Excerpted From: Jeremiah Chin, Antimatters: The Curious Case of Confederate Monuments, 103 Boston University Law Review 311 (February 2023) (435 Footnotes) (Full Document)

JeremiahChinIn June 2020, the City of Birmingham in Alabama finally removed one of the oldest monuments to the Confederacy in the United States: the Confederate Sailors and Soldiers Monument. The monument started as a fifteen-foot square stone foundation in 1894 but was rededicated in 1905, adding a forty-two-foot-tall marble obelisk, funded by $1,750 from the United Daughters of the Confederacy (“UDC”) and maintained exclusively by the City of Birmingham for the next 115 years. Like most monuments to the Confederacy, Birmingham's obelisk was placed adjacent to the city capitol and courthouse, at the Southwest entrance of Birmingham's capitol plaza in a park named after a Confederate leader--Navy Captain Charles Linn. Just two-and-a-half miles away sits the historical marker for the Birmingham City Jail where Martin Luther King, Jr. wrote his famous letter explaining the need for direct action against white supremacy because “freedom is never voluntarily given by the oppressor; it must be demanded by the oppressed.” However, the removal of the Confederate Sailors and Soldiers Monument was not due to a gradual change in laws, hearts, and minds by the state of Alabama but rather the direct action and justified law-breaking explained by Dr. King.

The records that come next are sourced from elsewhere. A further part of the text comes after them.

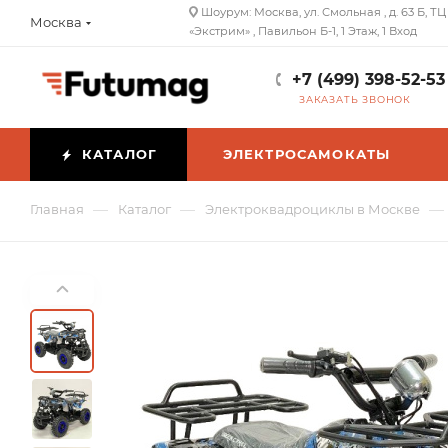
Шоурум: Москва, ул. Смольная , д. 63 Б, ТЦ
Москва
«Экстрим» , Павильон Б-1, 1 Этаж, 1 Вход
+7 (499) 398-52-53
ЗАКАЗАТЬ ЗВОНОК
КАТАЛОГ
ЭЛЕКТРОСАМОКАТЫ
—
—
—
Главная
Каталог
Электроквадроциклы в Москве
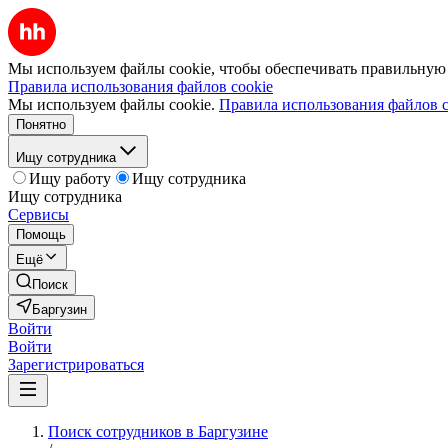
Мы используем файлы cookie, чтобы обеспечивать правильную р
Правила использования файлов cookie
Мы используем файлы cookie.
Правила использования файлов c
Понятно
Ищу сотрудника
Ищу работу
Ищу сотрудника
Ищу сотрудника
Сервисы
Помощь
Ещё
Поиск
Баргузин
Войти
Войти
Зарегистрироваться
Поиск сотрудников в Баргузине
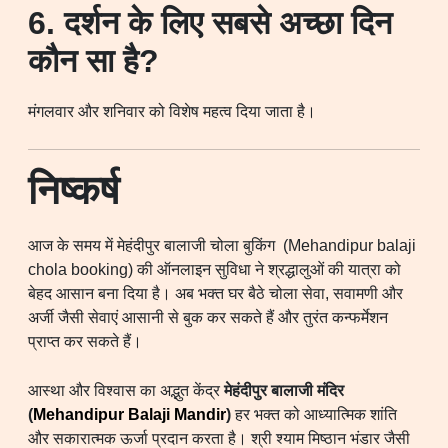
6. दर्शन के लिए सबसे अच्छा दिन
कौन सा है?
मंगलवार और शनिवार को विशेष महत्व दिया जाता है।
निष्कर्ष
आज के समय में मेहंदीपुर बालाजी चोला बुकिंग (Mehandipur balaji
chola booking) की ऑनलाइन सुविधा ने श्रद्धालुओं की यात्रा को
बेहद आसान बना दिया है। अब भक्त घर बैठे चोला सेवा, सवामणी और
अर्जी जैसी सेवाएं आसानी से बुक कर सकते हैं और तुरंत कन्फर्मेशन
प्राप्त कर सकते हैं।
आस्था और विश्वास का अद्भुत केंद्र
मेहंदीपुर बालाजी मंदिर
(
Mehandipur Balaji Mandir
)
हर भक्त को आध्यात्मिक शांति
और सकारात्मक ऊर्जा प्रदान करता है। श्री श्याम मिष्ठान भंडार जैसी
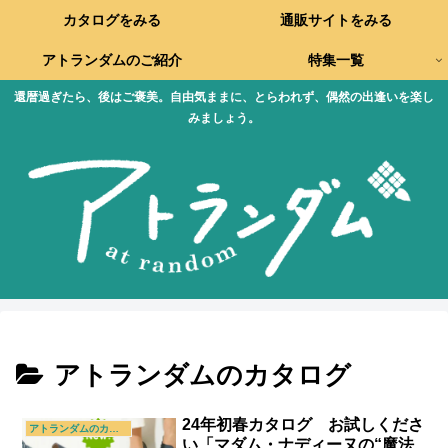
カタログをみる
通販サイトをみる
アトランダムのご紹介
特集一覧
還暦過ぎたら、後はご褒美。自由気ままに、とらわれず、偶然の出逢いを楽し
みましょう。
アトランダムのカタログ
24年初春カタログ お試しくださ
アトランダムのカタログ
い「マダム・ナディーヌの“魔法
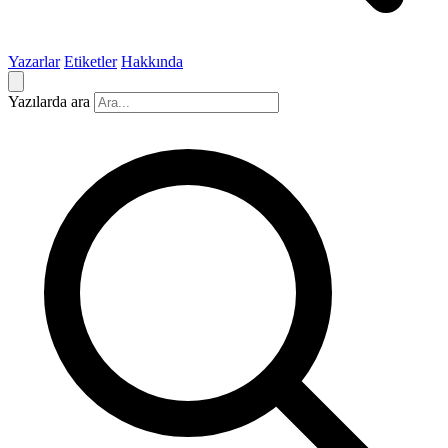
Yazarlar
Etiketler
Hakkında
Yazılarda ara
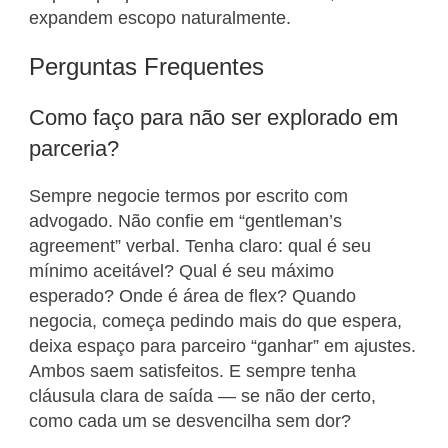
expandem escopo naturalmente.
Perguntas Frequentes
Como faço para não ser explorado em
parceria?
Sempre negocie termos por escrito com
advogado. Não confie em “gentleman’s
agreement” verbal. Tenha claro: qual é seu
mínimo aceitável? Qual é seu máximo
esperado? Onde é área de flex? Quando
negocia, começa pedindo mais do que espera,
deixa espaço para parceiro “ganhar” em ajustes.
Ambos saem satisfeitos. E sempre tenha
cláusula clara de saída — se não der certo,
como cada um se desvencilha sem dor?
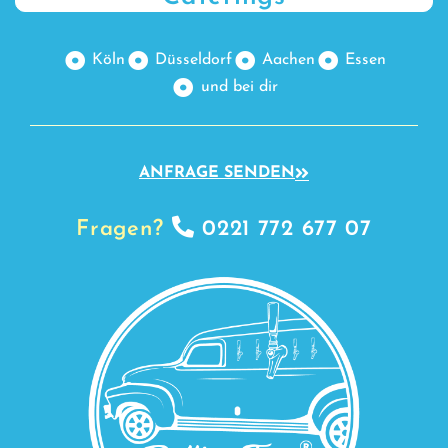
Köln
Düsseldorf
Aachen
Essen
und bei dir
ANFRAGE SENDEN
Fragen?
0221 772 677 07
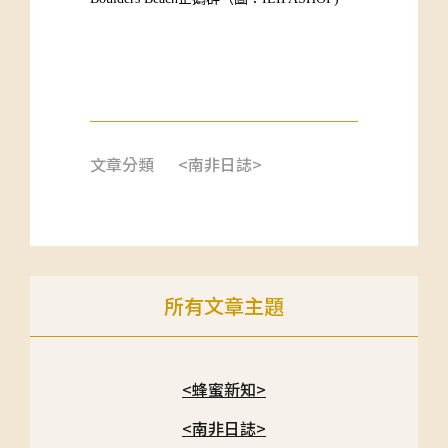
文章分類
<南非日誌>
所有文章主題
<蜂蜜新知>
<南非日誌>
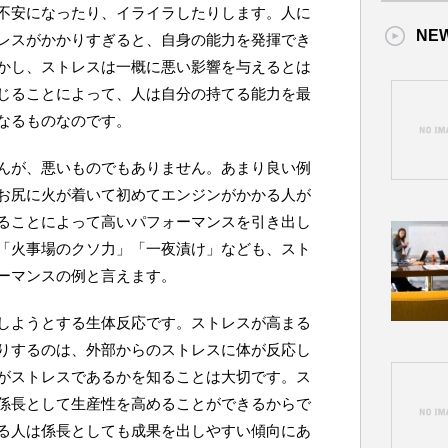
不安になったり、イライラしたりします。人に
NE
レスがかかりすぎると、自身の能力を発揮でき
かし、ストレスは一概に悪い影響を与えるとは
じることによって、人は自分の持てる能力を最
なるものなのです。
んが、悪いものでもありません。あまり良い例
お尻に火が着いて初めてエンジンがかかる人が
ることによって高いパフォーマンスを引き出し
「火事場のクソ力」「一夜漬け」なども、スト
ーマンスの例と言えます。
しようとする生体反応です。ストレスが高まる
りするのは、外部からのストレスに体が反応し
がストレスであるかを知ることは大切です。ス
係長として生産性を高めることができるからで
る人は係長としても成果を出しやすい傾向にあ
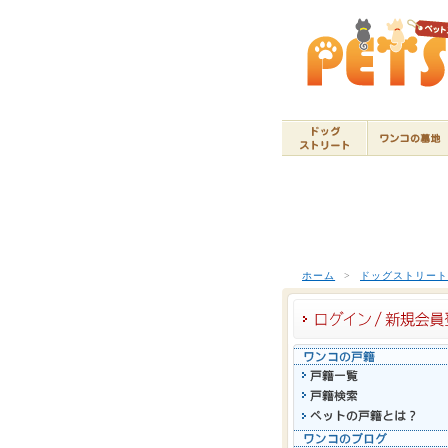
ホーム
>
ドッグストリー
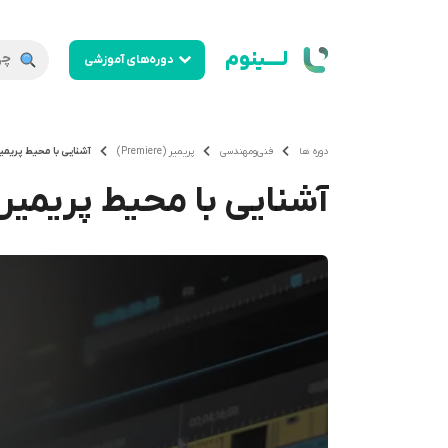
لــــینوم
دوره‌های آموزشی
دوره ها
فنی‌ومهندسی
پریمیر (Premiere)
آشنایی با محیط پریمی
آشنایی با محیط پریمیر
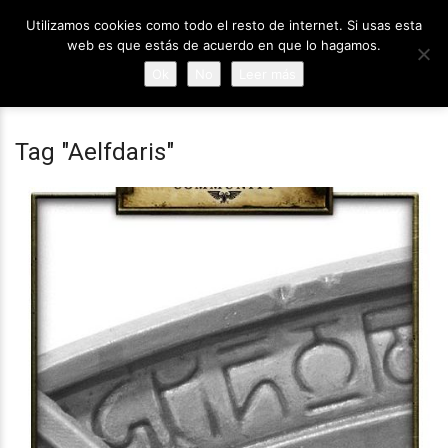
Utilizamos cookies como todo el resto de internet. Si usas esta
web es que estás de acuerdo en que lo hagamos.
Ok
No
Leer más
Tag "Aelfdaris"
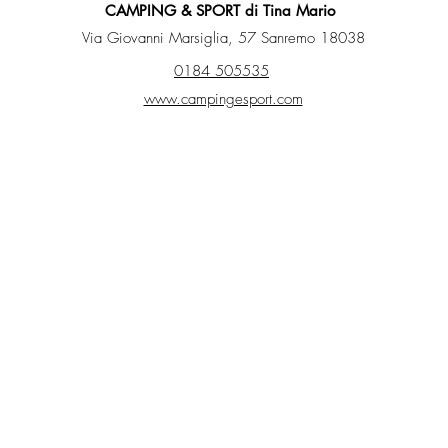
CAMPING & SPORT di Tina Mario
Via Giovanni Marsiglia, 57 Sanremo 18038
0184 505535
www.campingesport.com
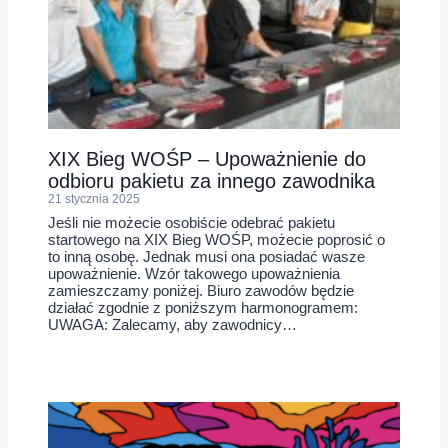
XIX Bieg WOŚP – Upoważnienie do
odbioru pakietu za innego zawodnika
21 stycznia 2025
Jeśli nie możecie osobiście odebrać pakietu
startowego na XIX Bieg WOŚP, możecie poprosić o
to inną osobę. Jednak musi ona posiadać wasze
upoważnienie. Wzór takowego upoważnienia
zamieszczamy poniżej. Biuro zawodów będzie
działać zgodnie z poniższym harmonogramem:
UWAGA: Zalecamy, aby zawodnicy…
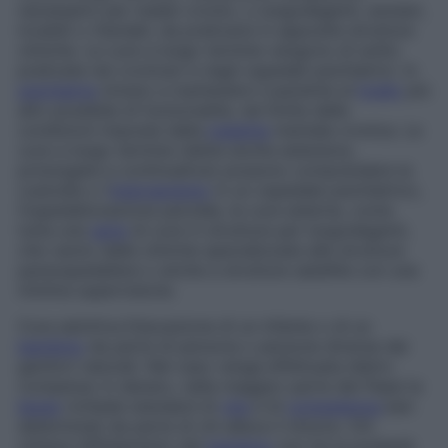
necessario per malati cronici, o lungodegenti, anziani,
invalidi o ritardati, da praticarsi in apposite strutture
cliniche. Le cure a lungo termine vengono di solito
praticate nei cronicari e negli ospedali psichiatrici. In
psichiatria
mirano a mantenere il paziente al
livello
più
alto possibile di funzionalità, nel limite delle
condizioni imposte dalla
malattia
mentale cronica. Le
cure a lungo termine (dette anche
estensive
,
prolungate
e
continuative
) possono comprendere la
custodia o l’
internamento
in un ospedale psichiatrico,
l’ospedalizzazione parziale, le cure esterne, come
tutta una
serie
di cure in strutture per lungodegenti,
che vanno dalle cliniche specializzate alle strutture
paraospedaliere o anche a strutture satellite con una
minima supervisione.
Cura adottiva
Educazione di un infante o di un
bambino
da parte di persona o persone diverse dai
genitori naturali. Nel caso venga effettuata dietro
compenso in denaro, nella maggior parte dei Paesi la
legge
richiede standard di
vita
e di
competenza
ben
determinati da parte di chi alleva il minore. Chi
ottiene l’affidamento del
bambino
non ha la podestà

Like many other cities and states, the City of Birmingham first attempted to remove the monument in 2015, when the City's Park and Recreation Board unanimously approved a resolution to remove the monument in response to the murder of nine Black churchgoers at Emanuel African Methodist Episcopal Church in Charleston, South Carolina. The monument remained up while the City considered options for its removal, but the state of Alabama would soon pass the Alabama Memorial Preservation Act (“AMPA”) in May 2017, countermanding Birmingham and other cities' efforts to remove Confederate monuments. AMPA prohibits changes to any “statue, portrait, or marker intended at the time of dedication to be a permanent memorial to an event, a person, a group, a movement, or military service that is part of the history of the people or geography now comprising the State of Alabama.” Thus, Confederate monuments like the Sailors and Soldiers Monument gained protection under AMPA because they have “been so situated for 40 or more years” and, therefore, could not be “relocated, removed, altered, renamed, or otherwise disturbed.”

A few months later in 2017, the “Unite the Right” rally spotlighted the ongoing relationship between monuments and white supremacist violence when tiki-torch-bearing white supremacists rallied around the statue of Thomas Jefferson at the University of Virginia and then organized the next morning to protest the potential removal of the Charlottesville monument to Confederate General Robert E. Lee, culminating in violence and the murder of Heather Heyer. In Birmingham, this meant the City Council unanimously voted to remove Confederate monuments within the city, even though AMPA would prevent it. Birmingham Mayor William Bell attempted to circumvent AMPA by constructing a twelve-foot high plywood barrier around the monument, obstructing the plaques and writing but not relocating, removing, altering, renaming, or otherwise disturbing the monument. The Supreme Court of Alabama disagreed, finding the obstruction “memorializes nothing” and thus violates the AMPA. While the First Amendment does not restrict a government's ability to select which types of speech to endorse, the City has no substantive free speech right to assert against the State. Thus, the government speech of the City was overruled by the State's speech via AMPA, but the City was only subject to a single $25,000 fine.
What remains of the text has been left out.